• **WHAT TO DO**
Please output exactly the lines below, starting at the line that has "This screenshot has width=740, height=1472." and ending at the line that has "is (2576, 777).", both included; leave out all pictures and include nothing else.

• **SOURCE MATERIAL**
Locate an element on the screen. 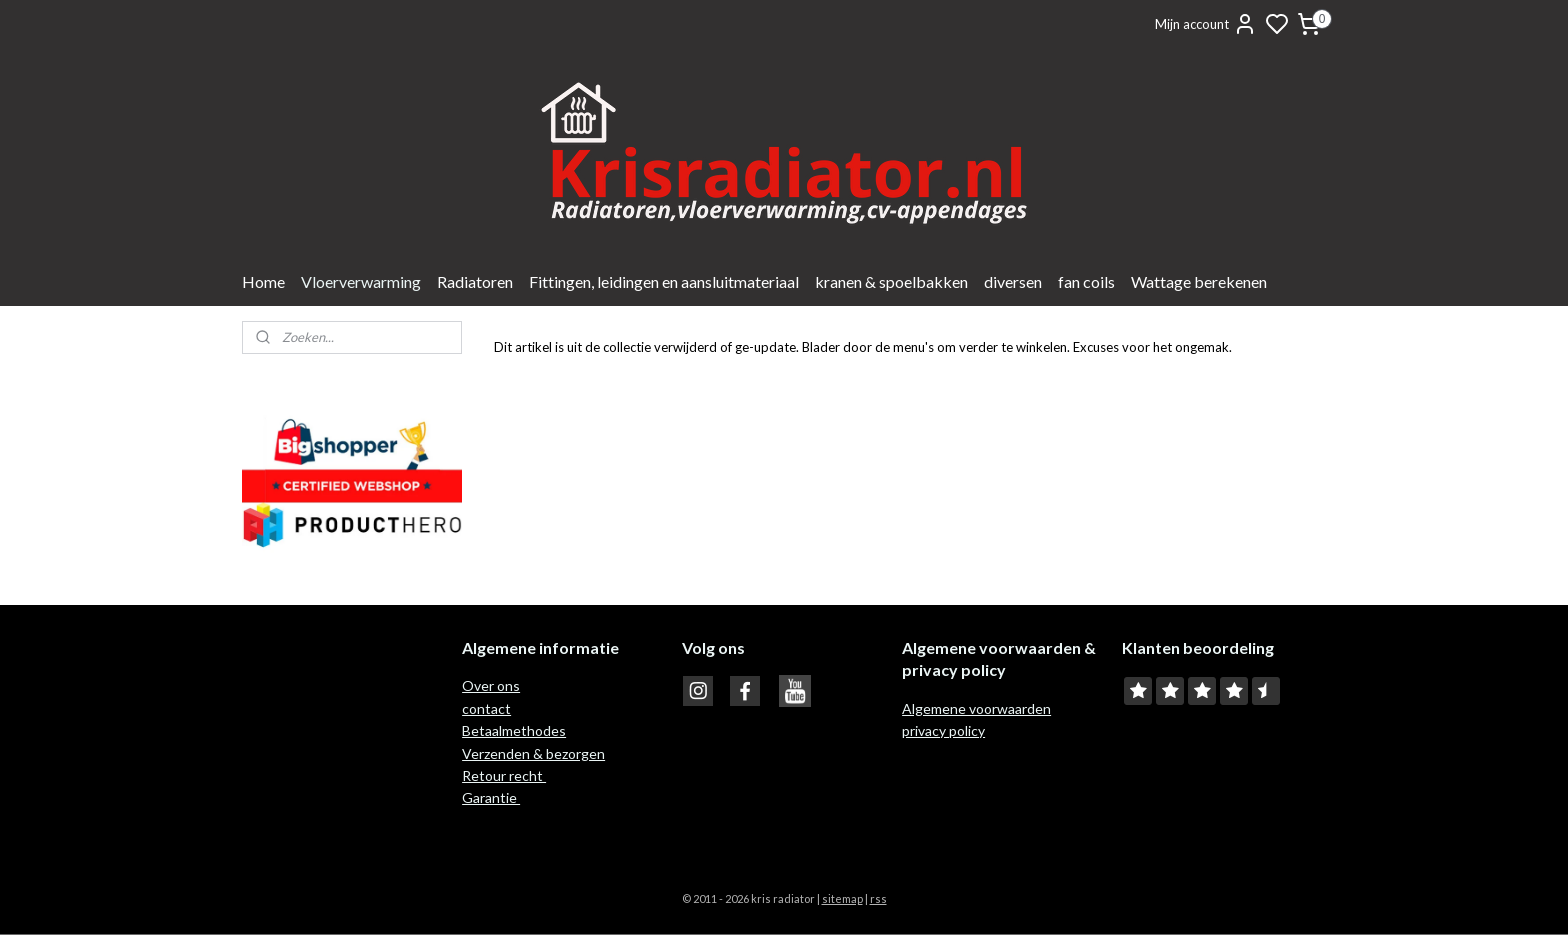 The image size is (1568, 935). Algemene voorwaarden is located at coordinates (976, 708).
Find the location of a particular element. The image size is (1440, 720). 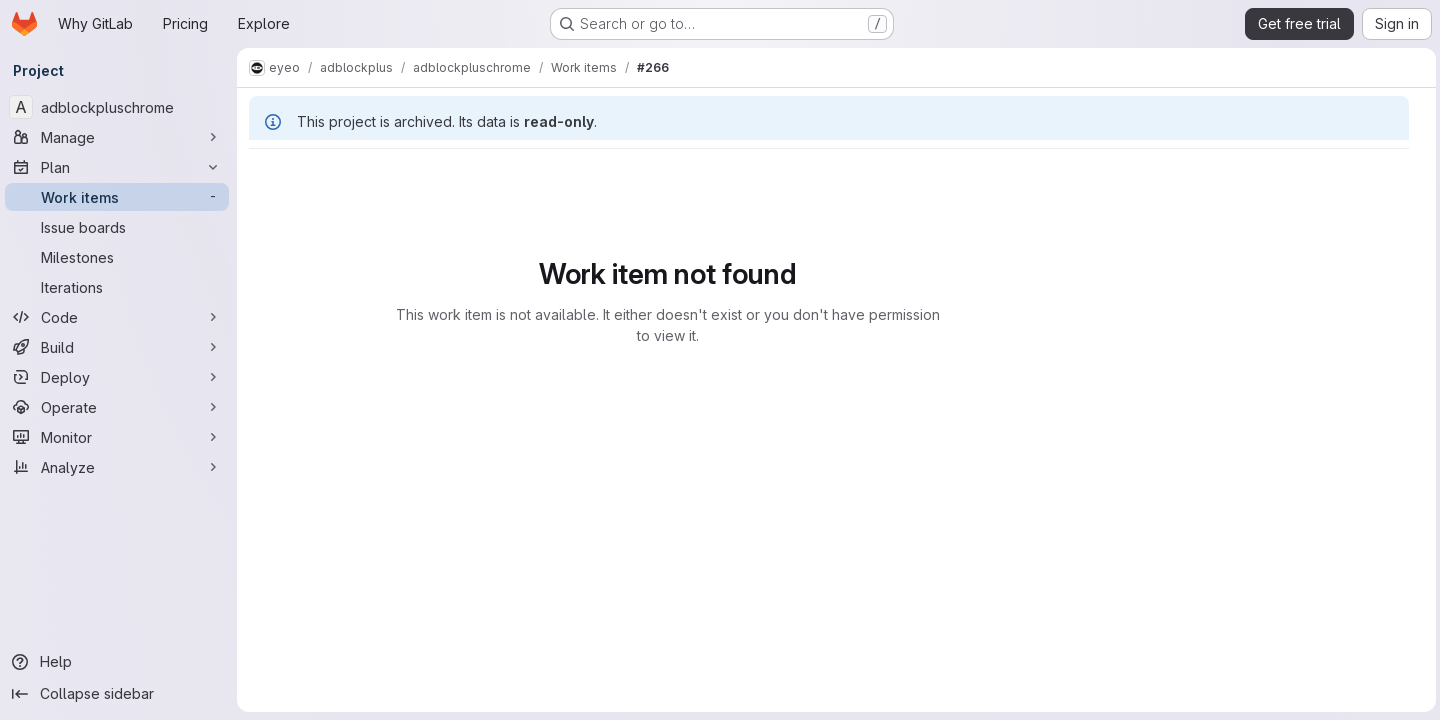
---
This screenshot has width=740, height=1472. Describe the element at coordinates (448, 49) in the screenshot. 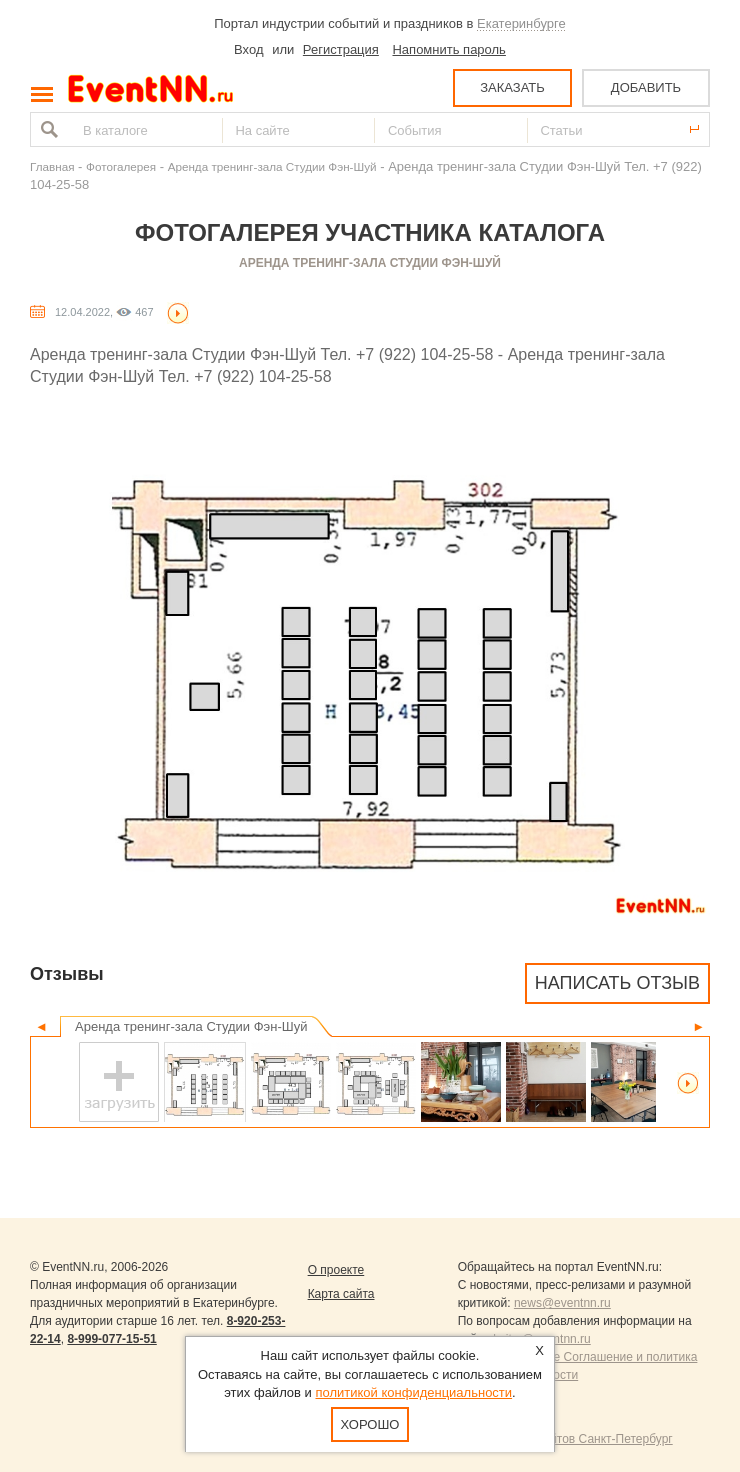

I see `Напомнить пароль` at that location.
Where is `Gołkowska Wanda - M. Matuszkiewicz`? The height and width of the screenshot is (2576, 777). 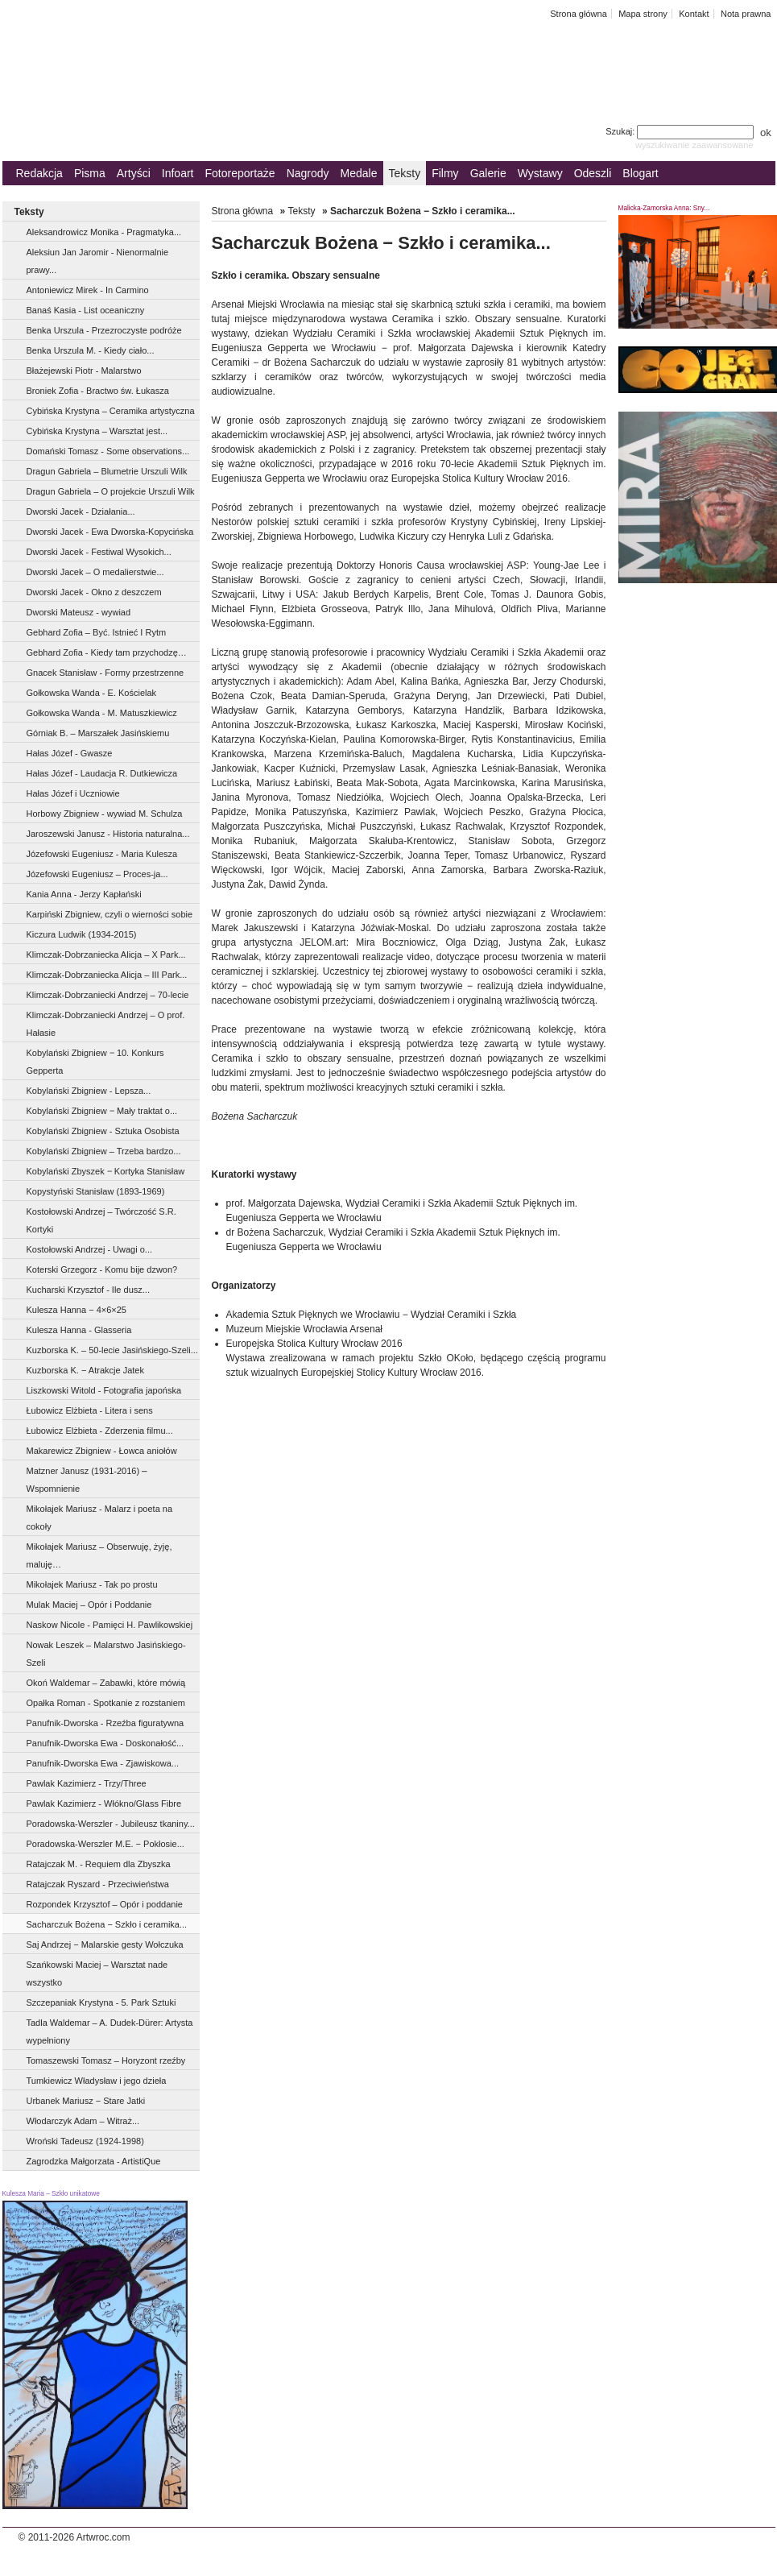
==
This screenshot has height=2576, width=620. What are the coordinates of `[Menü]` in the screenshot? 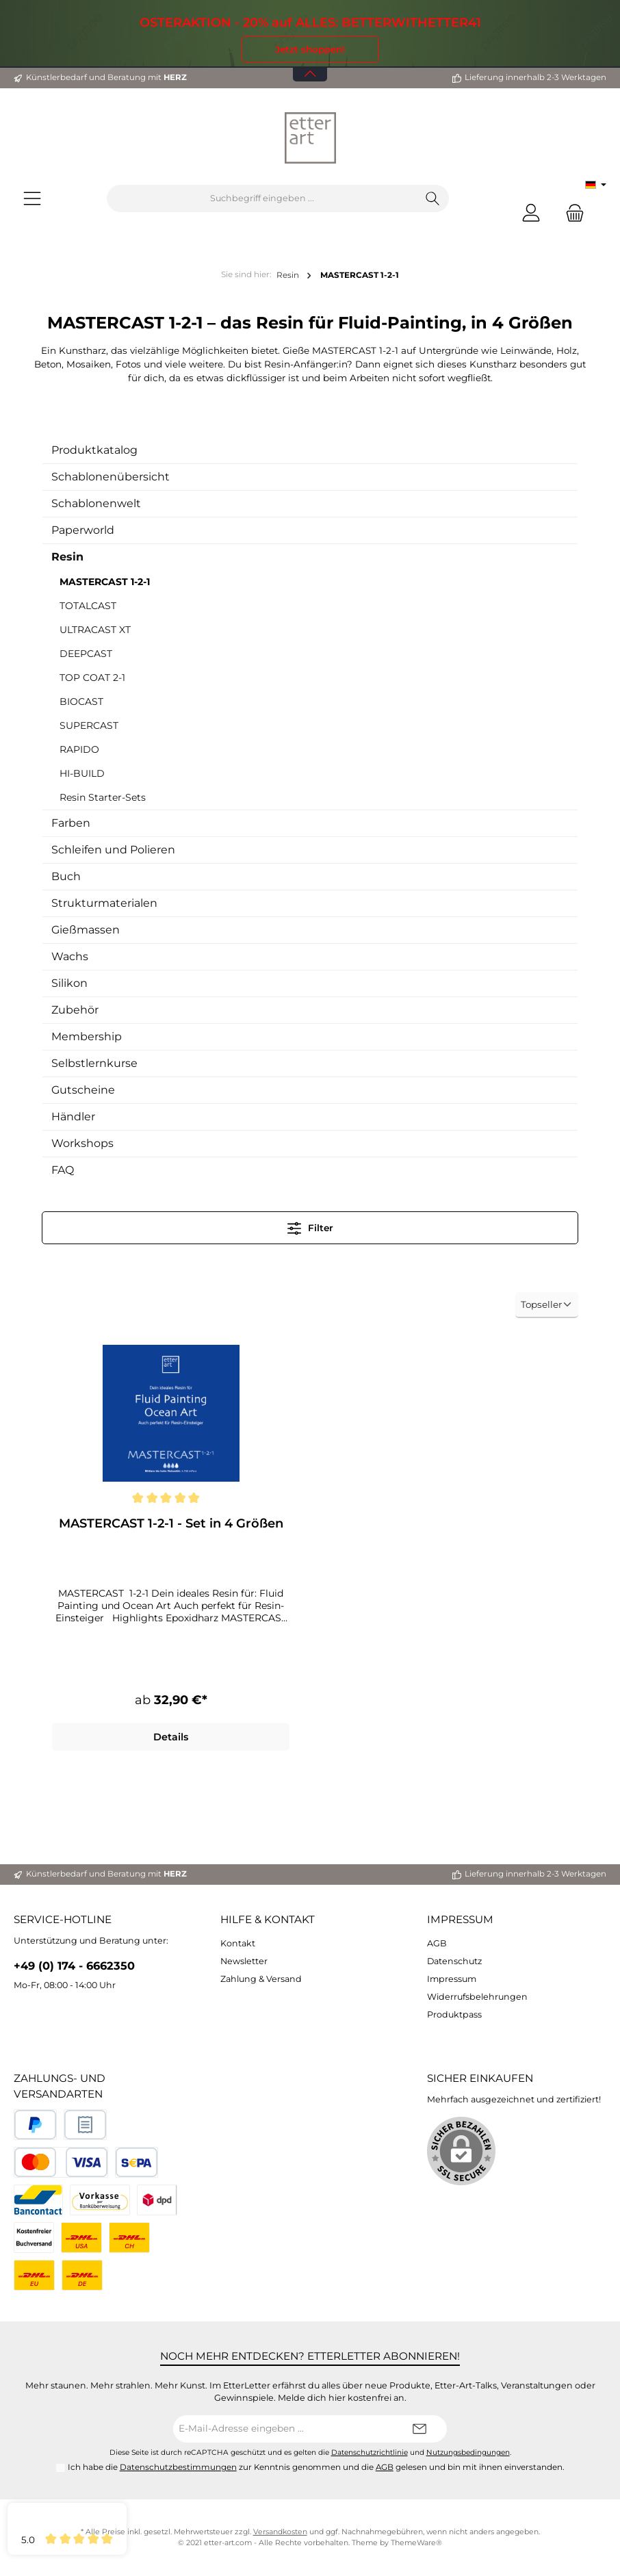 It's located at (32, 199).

• **THE COMPLETED TASK**
This screenshot has width=740, height=1472. Describe the element at coordinates (448, 49) in the screenshot. 

I see `Напомнить пароль` at that location.
Where is `Gołkowska Wanda - M. Matuszkiewicz`? The height and width of the screenshot is (2576, 777). 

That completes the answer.